Кудеяру наскучили разговоры о красильных травах, погоде, Шуйских, ему нестерпимо захотелось побыть одному, наедине со своим горем, которое впервые за эти дни он ощутил в полной мере. Он вышел на двор, миновал ворота и по поросшей гусиной лапкой тропке спустился к Каменке. От реки веяло прохладой. В сиреневом полумраке громко, сладострастно стонали лягушки. Но ничто не занимало сейчас юношу. Казалось, будто глухая стена отгородила его от окружающего мира. Вечерний туман клубился за рекой, а Кудеяру казалось, будто это Олька в белом своём платье, расшитом дивными узорами, медленно движется к нему, широко раскинув руки, улыбаясь чему-то неведомому, прекрасному.
Нет, это не Олька идёт за рекой, а клубится вечерний туман. Кудеяр повалился на землю, поросшую мягкой гусиной лапкой, глухо застонал от боли. Слёзы отчаяния полились из глаз. Выросший без материнской ласки, он особенно тяжело переживал утрату близкого человека.
Неожиданно чья-то рука легла на его плечо. Кудеяр приподнял голову — рядом сидел верный Олекса.
— Я уж и не надеялся отыскать тебя, Кудеяр. Как узнал от тётки Пелагеи, что ты в Суздаль подался, сел на лошадь и погнал следом. Весь вечер по Суздалю рыскал, да нигде тебя не повстречал. Колебаться стал: то ли ты назад в скит возвратился, то ли вслед за Шуйским в Москву поехал. Несолоно хлебавши хотел было завтрашним утром в Веденеево устремиться. Думал, разошлись наши пути-дороги. Сижу возле реки и горюю. Глянь, вроде бы ты откуда ни возьмись показался. Ты это или не ты, гадаю…
Немногословный обычно Олекса нынче так и сыплет словами — понял, что Кудеяр плакал, даёт ему времечко успокоиться, прийти в себя. Как бы ненароком обнял друга и не убирает руки. Потеплело на сердце Кудеяра, рад он Олексе, смущаясь, крепко обнял его. А тот всё говорит и говорит:
— Как узнал я, что Ольки не стало, руки на себя наложить хотел. Мила она мне была, только не знала о том. Чуял я сердцем — не меня, тебя любит, а всё равно ради неё умереть готов был. Потом одумался: прежде чем самому умереть, надо изничтожить гада Шуйского. Как проведал, что ты тоже вознамерился отомстить боярину, сел на коня и устремился за тобою следом. А отец Андриан где?

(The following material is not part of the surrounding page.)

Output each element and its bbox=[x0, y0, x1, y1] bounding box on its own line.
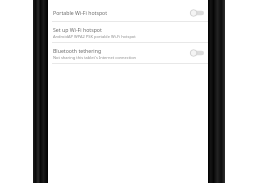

— Здесь, в Суздале, мы с ним вместе сюда приехали. Вижу: тревожится он за меня, потому одного не отпустил, сопровождать решил. Теперь намекает, что надобно в скит воротиться. А могу ли я, не отомстив Шуйскому за Ольку, последовать за ним?
— Негоже монаху в мирские дела вникать. Пусть отец Андриан в скит возвращается, а мы в Москву устремимся. И где бы ни был гад Шуйский — хоть в небе, хоть и в окиян-море, — мы всё равно отыщем его и покараем!